[What is being asked] Transcribe word for word each line from the one containing "September 2017" to the final line of the data, both included. Skip the pictures.

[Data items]
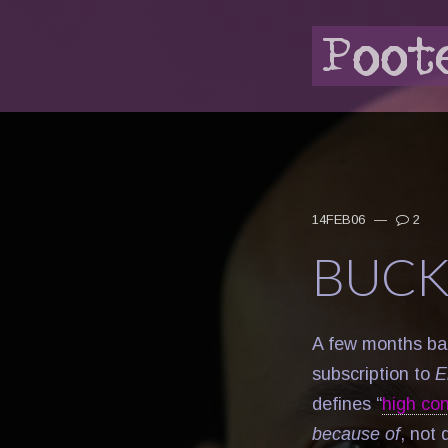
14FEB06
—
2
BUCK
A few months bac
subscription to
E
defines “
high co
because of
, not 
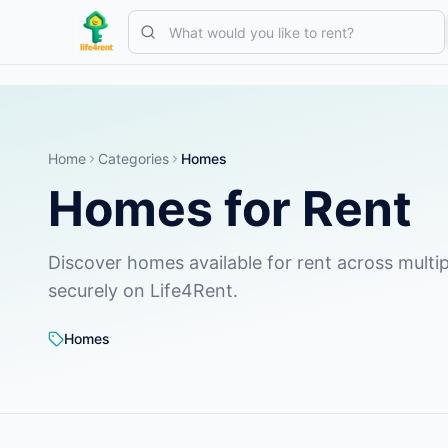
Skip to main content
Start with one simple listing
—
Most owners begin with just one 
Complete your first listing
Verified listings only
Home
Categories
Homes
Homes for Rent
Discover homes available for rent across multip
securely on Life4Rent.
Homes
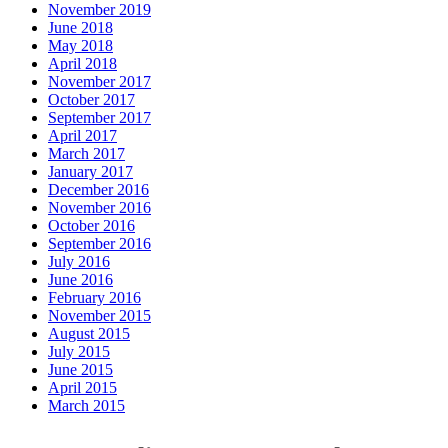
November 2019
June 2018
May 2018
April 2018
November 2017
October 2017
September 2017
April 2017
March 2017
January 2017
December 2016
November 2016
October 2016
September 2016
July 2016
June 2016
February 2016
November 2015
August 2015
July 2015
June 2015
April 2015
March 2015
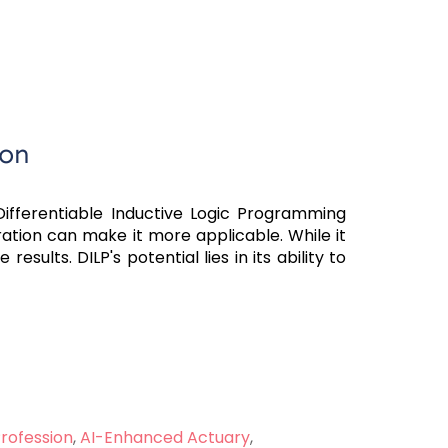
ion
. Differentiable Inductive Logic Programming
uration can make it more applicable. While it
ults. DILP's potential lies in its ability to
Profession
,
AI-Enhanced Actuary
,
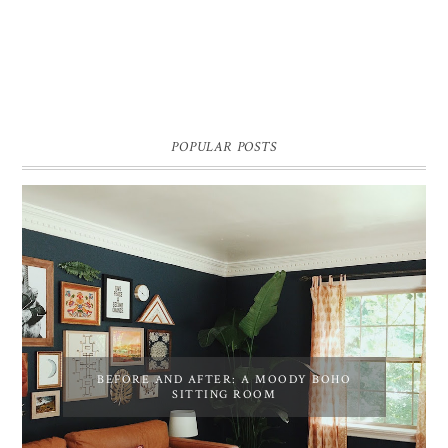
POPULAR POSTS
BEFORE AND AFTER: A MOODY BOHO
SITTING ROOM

[Written solution]
September 2017
April 2017
March 2017
January 2017
December 2016
November 2016
October 2016
September 2016
July 2016
June 2016
February 2016
November 2015
August 2015
July 2015
June 2015
April 2015
March 2015
ion
. Differentiable Inductive Logic Programming
uration can make it more applicable. While it
ults. DILP's potential lies in its ability to
Profession
,
AI-Enhanced Actuary
,
POPULAR POSTS
BEFORE AND AFTER: A MOODY BOHO
SITTING ROOM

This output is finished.